We investigated the gas phase reaction mechanisms in the ZrO2-deposition plasma using zirconium tert-butoxide (ZTB) as a metalorganic precursor, Ar as a carrier of the ZTB vapor, and O2 as an oxidant using quadrupole mass spectrometry (QMS). Zirconium containing ions including Zr+, ZrO+, ZrO2H+, ZrO3H3+, and ZrO4H5+ were clearly observed in the plasma, and ions of higher zirconium oxidation states become progressively favored at higher O2-to-ZTB carrying Ar flow rate ratio (O2/Ar), increased chamber pressure, and decreased microwave power. The average oxidation state calculated from the partition of ZrOxHy+ varied from 0.5 to 2.1 in the process range covering O2/Ar of 0 to 4, pressure of 5 to 40 mTorr, and power of 150 to 700 W. Based on the QMS analyses, we proposed two main opposing reaction paths responsible for the complex gas phase reactions, i.e., serial dissociations and serial oxidations. The increase in the electron temperature and density resulted in the shift of ZrOxHy+ to lower oxidation states by enhancing the dissociation of Zr–O bond and by depleting oxygen through gas phase reactions. The repartitioning of the ZrOxHy+ species was also contributed by their different Zr–O dissociation energies.

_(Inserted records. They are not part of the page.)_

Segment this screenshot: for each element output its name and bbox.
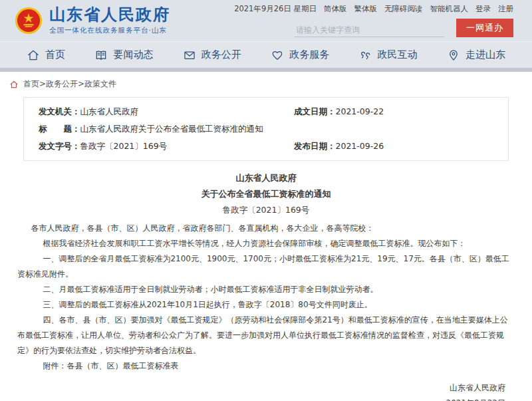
meta-label: 发布日期：	[294, 141, 336, 151]
nav-label: 政民互动	[378, 49, 418, 61]
signer: 山东省人民政府	[17, 380, 505, 396]
meta-label: 发文机关：	[39, 106, 80, 116]
nav-label: 首页	[45, 49, 65, 61]
breadcrumb[interactable]: 首页>政务公开>政策文件	[0, 72, 532, 94]
nav-item-public-interaction[interactable]: 政民互动	[359, 49, 418, 62]
document-org-title: 山东省人民政府	[17, 170, 515, 186]
document-number: 鲁政字〔2021〕169号	[17, 202, 515, 218]
nav-item-gov-services[interactable]: 政务服务	[271, 49, 329, 62]
meta-label: 成文日期：	[294, 106, 336, 116]
map-pin-icon	[447, 49, 460, 62]
link-traditional-chinese[interactable]: 繁体版	[354, 4, 378, 14]
meta-value: 2021-09-26	[336, 141, 384, 151]
link-login[interactable]: 登录	[475, 4, 491, 14]
nav-item-gov-disclosure[interactable]: 政务公开	[183, 49, 241, 62]
breadcrumb-path: 首页>政务公开>政策文件	[23, 78, 116, 90]
meta-written-date: 成文日期：2021-09-22	[294, 106, 493, 118]
heart-icon	[271, 49, 284, 62]
search-input[interactable]	[295, 23, 444, 37]
paragraph-item-4: 四、各市、县（市、区）要加强对《最低工资规定》（原劳动和社会保障部令第21号）和…	[17, 313, 515, 358]
nav-item-enter-shandong[interactable]: 走进山东	[447, 49, 505, 62]
site-header: 山东省人民政府 全国一体化在线政务服务平台·山东 2021年9月26日 星期日 …	[0, 0, 532, 41]
meta-publish-date: 发布日期：2021-09-26	[294, 141, 493, 152]
attachment-line: 附件：各县（市、区）最低工资标准表	[17, 358, 515, 374]
meta-value: 山东省人民政府关于公布全省最低工资标准的通知	[80, 124, 263, 134]
link-smart-robot[interactable]: 智能机器人	[430, 4, 469, 14]
nav-label: 政务公开	[201, 49, 241, 61]
meta-label: 标 题：	[39, 124, 80, 134]
signature-block: 山东省人民政府 2021年9月22日 （此件公开发布）	[17, 380, 515, 401]
meta-value: 鲁政字〔2021〕169号	[80, 141, 168, 151]
top-utility-bar: 2021年9月26日 星期日 简体版 繁体版 无障碍阅读 智能机器人 登录 注册	[234, 4, 513, 14]
current-date: 2021年9月26日 星期日	[234, 4, 317, 14]
document-title: 关于公布全省最低工资标准的通知	[17, 186, 515, 202]
salutation: 各市人民政府，各县（市、区）人民政府，省政府各部门、各直属机构，各大企业，各高等…	[17, 221, 515, 236]
meta-issuing-org: 发文机关：山东省人民政府	[39, 106, 294, 118]
one-stop-service-button[interactable]: 一网通办	[456, 19, 513, 37]
meta-title: 标 题：山东省人民政府关于公布全省最低工资标准的通知	[39, 124, 294, 135]
link-register[interactable]: 注册	[498, 4, 513, 14]
mail-icon	[183, 49, 196, 62]
paragraph-intro: 根据我省经济社会发展和职工工资水平增长等情况，经人力资源社会保障部审核，确定调整…	[17, 236, 515, 251]
paragraph-item-2: 二、月最低工资标准适用于全日制就业劳动者；小时最低工资标准适用于非全日制就业劳动…	[17, 282, 515, 297]
meta-doc-number: 发文字号：鲁政字〔2021〕169号	[39, 141, 294, 152]
breadcrumb-home-icon	[9, 80, 19, 89]
link-accessibility[interactable]: 无障碍阅读	[384, 4, 423, 14]
nav-item-news[interactable]: 要闻动态	[94, 49, 153, 62]
nav-label: 要闻动态	[113, 49, 153, 61]
site-subtitle: 全国一体化在线政务服务平台·山东	[49, 26, 170, 35]
document-body: 山东省人民政府 关于公布全省最低工资标准的通知 鲁政字〔2021〕169号 各市…	[0, 161, 532, 401]
paragraph-item-3: 三、调整后的最低工资标准从2021年10月1日起执行，鲁政字〔2018〕80号文…	[17, 297, 515, 313]
news-icon	[94, 49, 108, 62]
sign-date: 2021年9月22日	[17, 396, 505, 401]
home-icon	[27, 49, 40, 62]
nav-label: 政务服务	[289, 49, 329, 61]
nav-label: 走进山东	[466, 49, 505, 61]
national-emblem-logo	[15, 7, 43, 35]
meta-label: 发文字号：	[39, 141, 80, 151]
site-brand[interactable]: 山东省人民政府 全国一体化在线政务服务平台·山东	[15, 6, 170, 35]
link-simplified-chinese[interactable]: 简体版	[324, 4, 347, 14]
main-nav: 首页 要闻动态 政务公开	[0, 41, 532, 68]
quote-icon	[359, 49, 372, 62]
site-title: 山东省人民政府	[49, 6, 170, 23]
nav-item-home[interactable]: 首页	[27, 49, 65, 62]
meta-value: 2021-09-22	[336, 106, 384, 116]
paragraph-item-1: 一、调整后的全省月最低工资标准为2100元、1900元、1700元；小时最低工资…	[17, 251, 515, 282]
meta-value: 山东省人民政府	[80, 106, 139, 116]
document-meta-panel: 发文机关：山东省人民政府 成文日期：2021-09-22 标 题：山东省人民政府…	[23, 97, 509, 161]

To ascertain the effect of various process variables, we monitored the time evolutions of O2+ and ZrOxHy+ intensities as we abruptly change a process variable: the chemical effect (O2/Ar) led to gradual changes in their intensities, whereas physical effects (pressure and power) caused an abrupt step change in accordance with an instant response of the plasma electrons.